沈令月扯了下嘴角没说话。
燕宜在梦里也看见了这柄玉如意——不过是在顾源和秦筝筝的房里。
她跟着赵岚去了后院,拜见令国公府老太君和国公夫人。
令国公夫人亲热地拉过沈令月的手,满眼的喜爱和赞赏。
“沈侍郎家的姑娘都教得好,瞧这模样气度,怪不得能被圣上赐婚呢。”
赵岚微笑颔首,“夫人过誉了,都是天恩浩荡。”
沈令月一想到在燕宜的梦里,就是这两位看似慈眉善目的长辈,逼着郑纯筠日日跪在佛堂念经,还要晨昏定省,侍奉左右,堂堂世子夫人,过得还不如一等丫鬟。
又是在顾源指责郑纯筠不守妇道与人通奸时,不分青红皂白便以家法私刑处置,活活将她饿死在暗无天日的地牢中。
沈令月装作害羞地挣脱,躲到赵岚身后,借着宽大衣袖遮掩,不停用帕子擦着手背。
她才不要被这种黑心老太婆夸奖呢!
吉时已到,大门外鞭炮声声,伴着吹拉弹唱的喜乐队伍,是顾源接亲回来了。
宾客们纷纷赶去喜堂观礼。
“哎,顾二公子去接的是哪个新娘子啊?”
“这还用说,当然是他的救命恩人了。”
前面两位消息灵通的夫人边走边八卦。
“听说那个秦筝筝是父母双亡的孤女,顾二公子特意在京城为她置宅,又让她认了令国公麾下的一位秦姓将军作义父义母,给她当娘家依靠,啧,真是事事都安排妥当,生怕委屈了他的心上人。”
“哎,我都替郑家小姐不值,你说她以后可怎么过啊……”
沈令月走在后面默默听着,看来大家都对这桩婚事背后的真相门儿清啊。
来到国公府大门口,左边是骑在高头大马上,意气风发接亲回来的顾源,身后跟着花轿和长长的队伍,十分热闹气派。
右边过来的则是郑家的花轿,只有打头的喜婆和跟在花轿旁边的两个丫鬟,送亲队伍稀稀拉拉的,跟对面一比,越发显得冷清又寒酸。
进了门,跨火盆,拜天地。
顾源和秦筝筝牵着大红花,隔着盖头仿佛都挡不住的情意绵绵。
而另一边和郑纯筠拜堂的,则是一只系着红绸的大公鸡。
郑纯筠手上还抱着世子顾凛的牌位。
站在四周观礼的宾客,只觉得今天这场喜宴说不出的诡异古怪,连祝福的笑容都带了几分别扭。
这场宴会来的值啊,接下来三个月都不愁和人聊天没话题了。
终于熬到仪式结束,新娘送入洞房,可以开席了。
吃到一半,沈令月找借口离席,悄悄退出人群,往后院溜了过去。
四下无人,她从怀里掏出一张纸。
这是燕宜回忆梦境画出来的令国公府地图,她找准方位,直奔郑纯筠的新房。
她动作十分小心,拿出打游戏的架势,眼观六路耳听八方,避开路上的丫鬟婆子,顺利来到新房外。

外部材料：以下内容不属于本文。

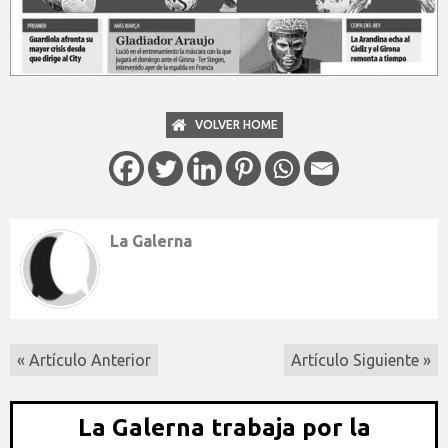
VOLVER HOME
La Galerna
« Artículo Anterior
Artículo Siguiente »
La Galerna trabaja por la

窗户半开着,她看到郑纯筠端坐在床边,头上还盖着盖头。
“小姐,二公子先去了那边房里,应该很快就能过来了。”
郑纯筠的丫鬟忍着泪意,强作镇定地安慰她。
盖头下传来郑纯筠无波无澜的声音,“你先下去吧,我想一个人待会儿。”
丫鬟离开后,房里只剩下郑纯筠自己。
沈令月绕到后窗,这里似乎是隔出来用作盥洗的小间,她翻窗户爬了进去,四下打量,最后把信塞到了放换洗衣裳的箱子里。